BEGIN Supplied data

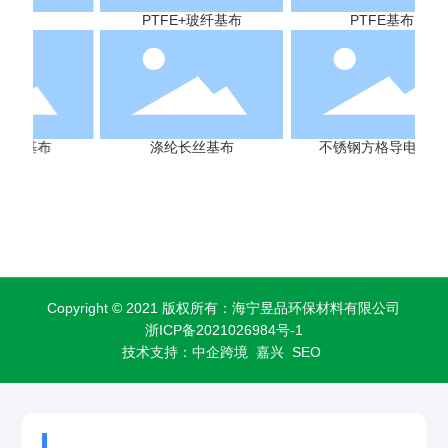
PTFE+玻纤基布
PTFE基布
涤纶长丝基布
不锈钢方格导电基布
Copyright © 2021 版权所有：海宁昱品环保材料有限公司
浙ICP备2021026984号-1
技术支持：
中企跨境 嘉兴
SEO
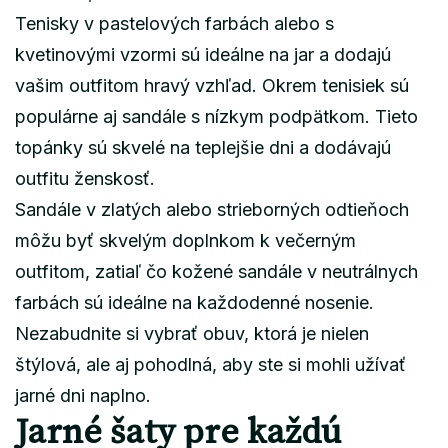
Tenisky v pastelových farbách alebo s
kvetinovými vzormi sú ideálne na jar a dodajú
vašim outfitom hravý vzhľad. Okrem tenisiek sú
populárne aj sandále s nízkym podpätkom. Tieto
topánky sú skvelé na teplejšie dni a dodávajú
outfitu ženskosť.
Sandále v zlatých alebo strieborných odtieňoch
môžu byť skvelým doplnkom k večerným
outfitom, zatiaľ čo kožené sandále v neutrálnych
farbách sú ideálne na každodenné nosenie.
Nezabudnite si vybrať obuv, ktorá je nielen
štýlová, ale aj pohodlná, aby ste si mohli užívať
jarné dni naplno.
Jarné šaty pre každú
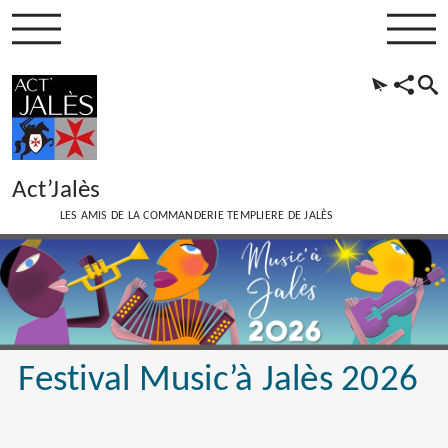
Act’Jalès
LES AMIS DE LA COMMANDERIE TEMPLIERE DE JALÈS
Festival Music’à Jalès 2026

END Supplied data

*Required action:* Gather up every line in the data above that contains the word "ideálne", copying each one.

*Answer to this exercise:*
kvetinovými vzormi sú ideálne na jar a dodajú
farbách sú ideálne na každodenné nosenie.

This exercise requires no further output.